Republican presidential candidate Trump’s original comments clearly indicate that he criticized Vice President Joe Biden for plagiarism in general, not just his law school plagiarism.

“I think I’d match up great. I’m a job producer. I’ve had a great record, I haven’t been involved in plagiarism,” said Trump on Hugh Hewitt’s August 12 radio show. “I think I would match up very well against [Biden].”

The headlines that remain at WMAL, CNN, and WPTZ News Channel 5 are, therefore, deceptive, and falsely give the impression that Biden’s behavior is so far in the past that it merits little further inquiry.

“Republican frontrunner Donald Trump said he would ‘do great’ in a hypothetical matchup with Vice President Joe Biden in part because of the prospective candidate’s plagiarism in law school,” states the WMAL version of LoBianco’s article. “Biden admitted to plagiarizing a law review article while in law school—lifting from writings by British politician Neil Kinnock—and it became an issue that haunted his failed 1988 presidential bid.”

This reporting confuses two separate instances, and downplays the many missteps made by Biden.

Now LoBianco’s article states, “Biden admitted to plagiarizing while in law schoolas well as lifting from writings by British politician Neil Kinnock while on the campaign trail—and it became an issue that haunted his failed 1988 presidential bid.”

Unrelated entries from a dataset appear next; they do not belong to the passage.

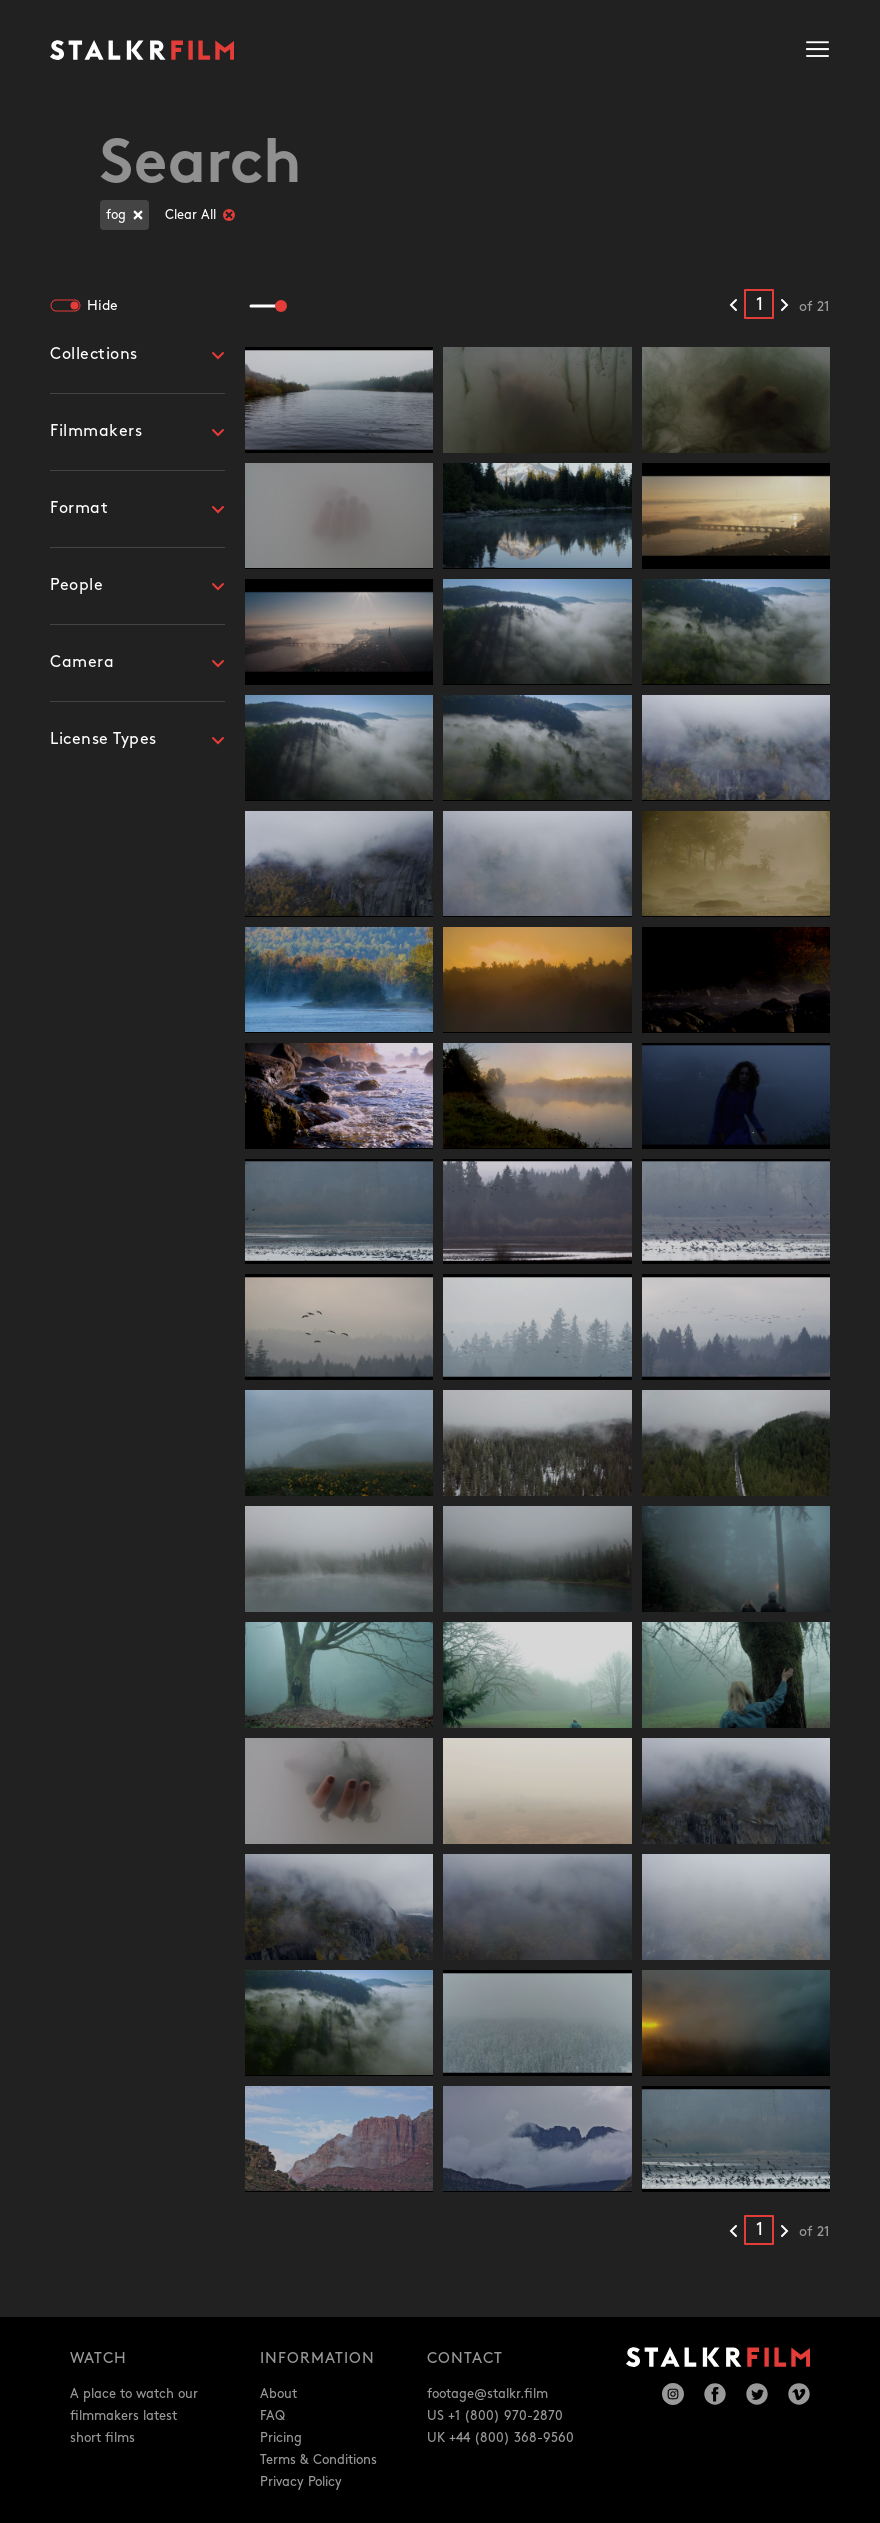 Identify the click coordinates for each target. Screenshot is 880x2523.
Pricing (281, 2438)
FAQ (272, 2416)
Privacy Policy (301, 2482)
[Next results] (784, 306)
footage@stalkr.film (487, 2394)
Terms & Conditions (318, 2460)
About (278, 2394)
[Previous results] (733, 306) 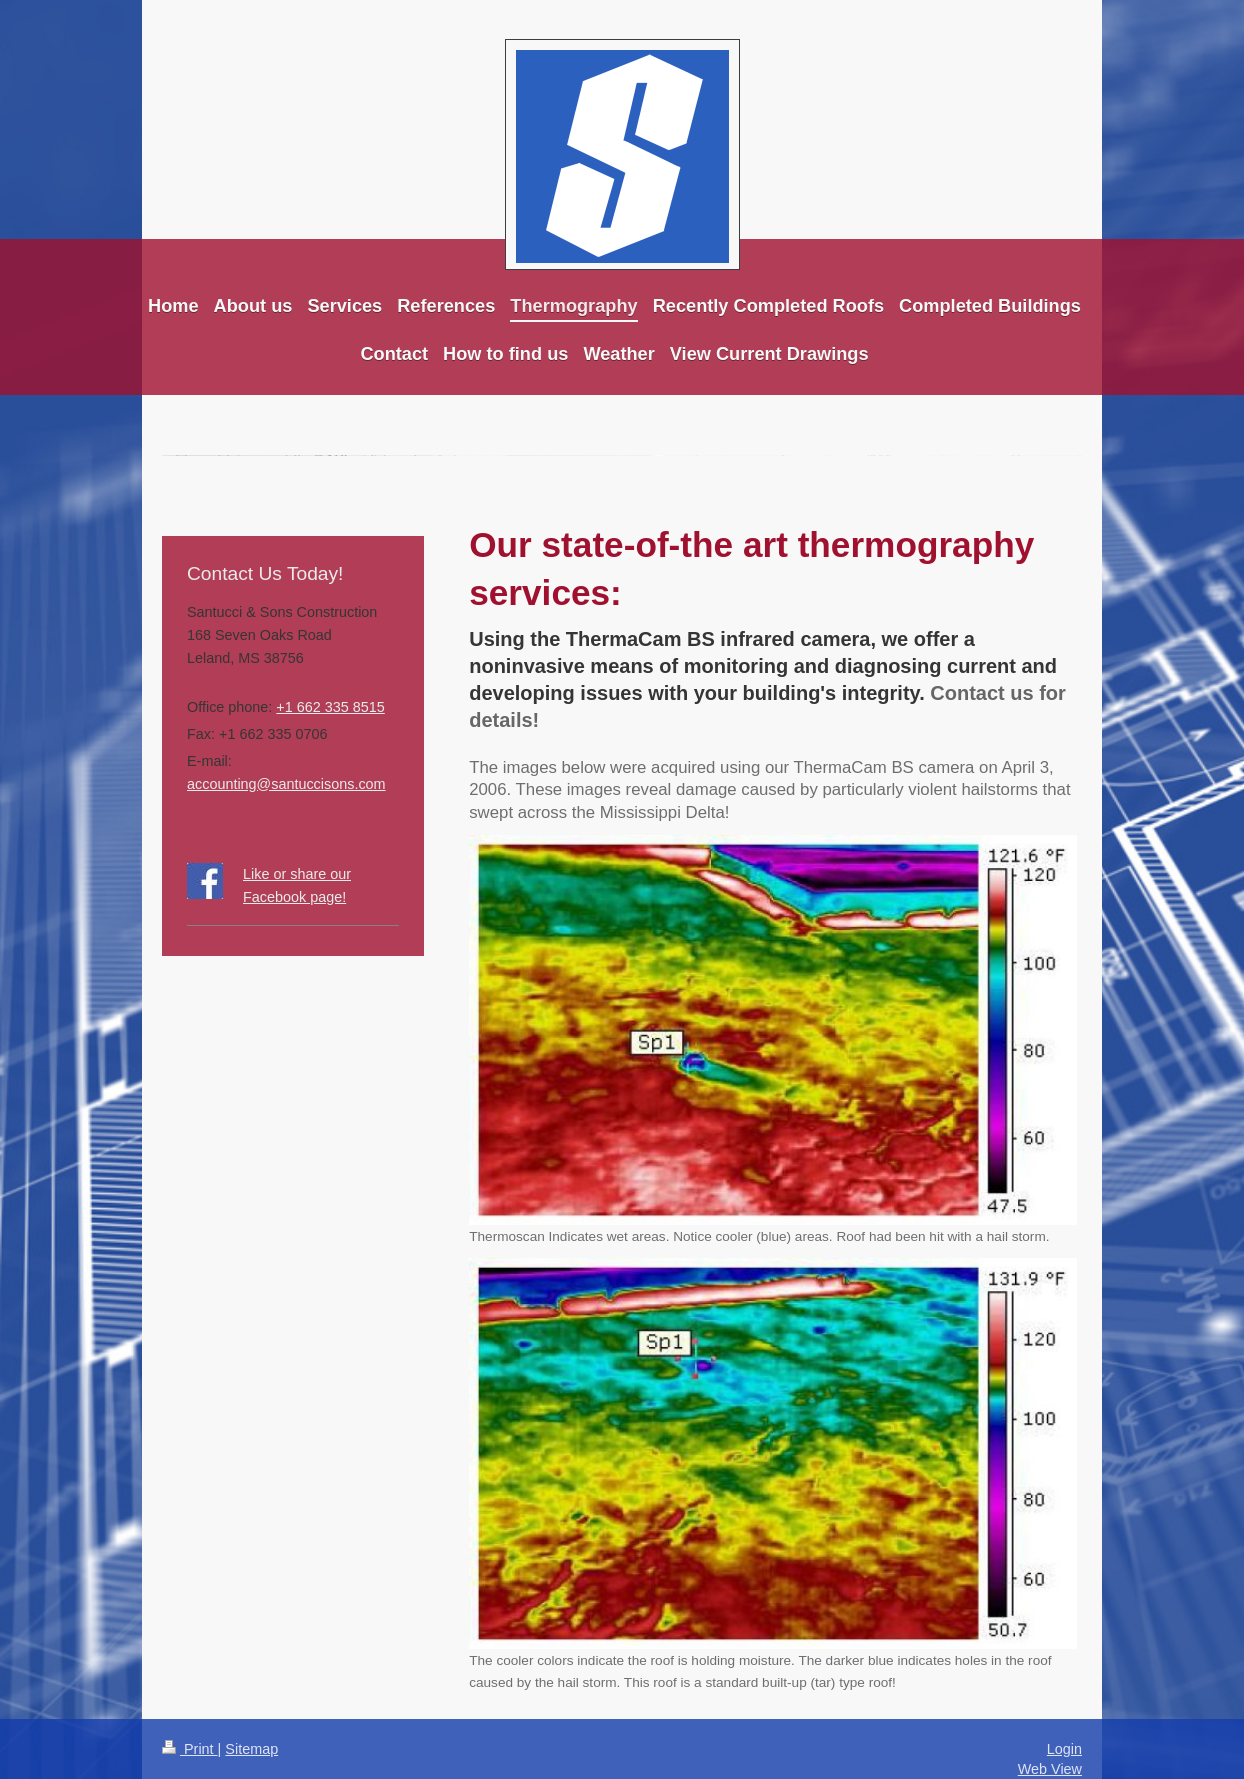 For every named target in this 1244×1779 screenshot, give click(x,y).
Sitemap (251, 1749)
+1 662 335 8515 (330, 707)
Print (190, 1749)
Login (1064, 1749)
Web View (1050, 1769) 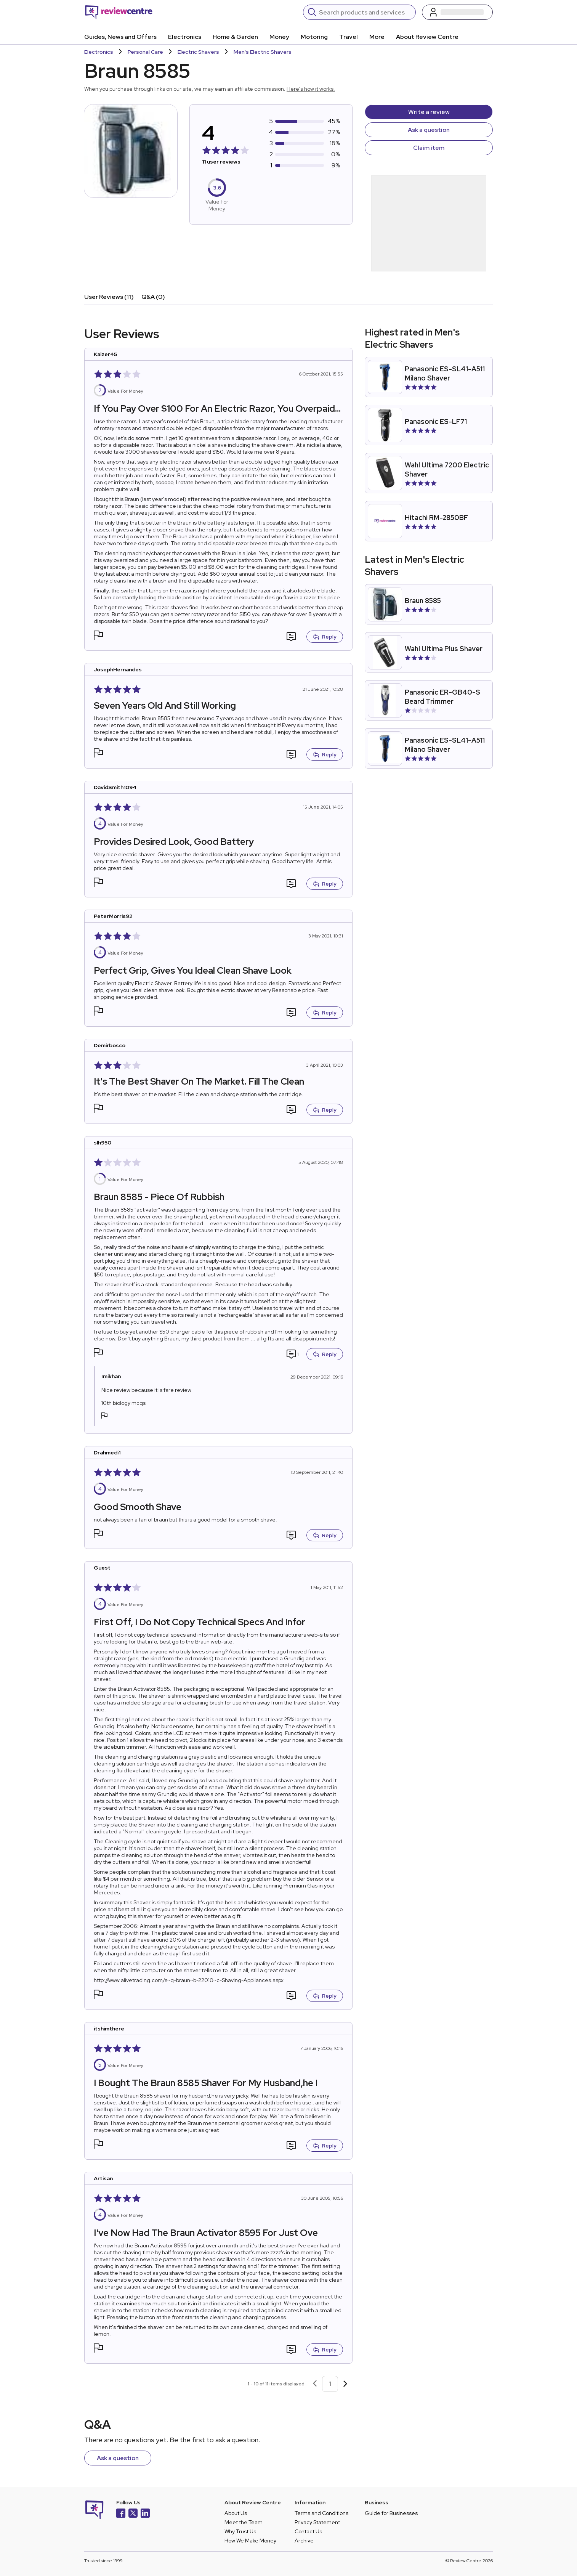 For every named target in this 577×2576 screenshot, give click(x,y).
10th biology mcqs (123, 1403)
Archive (304, 2540)
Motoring (314, 37)
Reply (325, 636)
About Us (235, 2513)
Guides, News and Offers (120, 37)
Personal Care (145, 51)
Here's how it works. (311, 88)
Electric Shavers (198, 51)
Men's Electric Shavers (263, 51)
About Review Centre (427, 37)
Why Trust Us (240, 2531)
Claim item (428, 148)
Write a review (429, 112)
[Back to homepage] (118, 12)
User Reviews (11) (109, 297)
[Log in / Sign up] (457, 12)
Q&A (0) (153, 297)
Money (279, 37)
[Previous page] (315, 2384)
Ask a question (429, 130)
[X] (133, 2514)
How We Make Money (250, 2540)
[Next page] (345, 2384)
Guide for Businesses (391, 2513)
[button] (98, 636)
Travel (348, 37)
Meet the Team (243, 2522)
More (377, 37)
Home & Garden (235, 37)
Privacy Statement (317, 2522)
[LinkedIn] (145, 2514)
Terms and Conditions (321, 2513)
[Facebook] (120, 2514)
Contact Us (308, 2531)
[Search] (365, 12)
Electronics (184, 37)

According to Slate Magazine, Biden’s plagiarism was pervasive. “What is certain is that Biden didn’t simply borrow the sort of boilerplate that counts as common currency in political discourse—phrases like ‘fighting for working families,’” wroteDavid Greenberg for Slate in 2008. “What he borrowed was Kinnock’s life.”

That was during Biden’s failed 1988 presidential bid. This issue could haunt him again if, as some believe, he decides to run for president in the upcoming election.

“Over the next days, it emerged that Biden had lifted significant portions of speeches from Robert Kennedy and Hubert Humphrey,” wrote Greenberg. “Yet another uncited borrowing came from John F. Kennedy,” he later added.

“If that wasn’t bad enough, Biden admitted the next day that while in law school he had received an F for a course because he had plagiarized five pages from a published article in a term paper that he submitted.”

Greenberg also wrote that Biden falsely claimed that he had three undergraduate degrees when he had only earned one in a double major.

In other words, Biden didn’t just, as Greenberg wrote, lift Kinnock’s life wholesale—he demonstrates an early pattern of fudging and false attribution for personal gain.

News organizations like CNN must hold their own reporters accountable for publishing accurate facts because they are in the daily business of informing the public. While CNN should receive some credit for updating its news article, it should have done so openly and with a formal correction. It also needs to update its misleading title. Trump said nothing about law school. The plagiarism issue that most people associate with Biden is the one involving Kinnock.

What I see from the mainstream media is often spin, deceit, and the failure to report on important issues. Covering up one’s mistakes instead of acknowledging them is just another way that journalists can skirt accountability.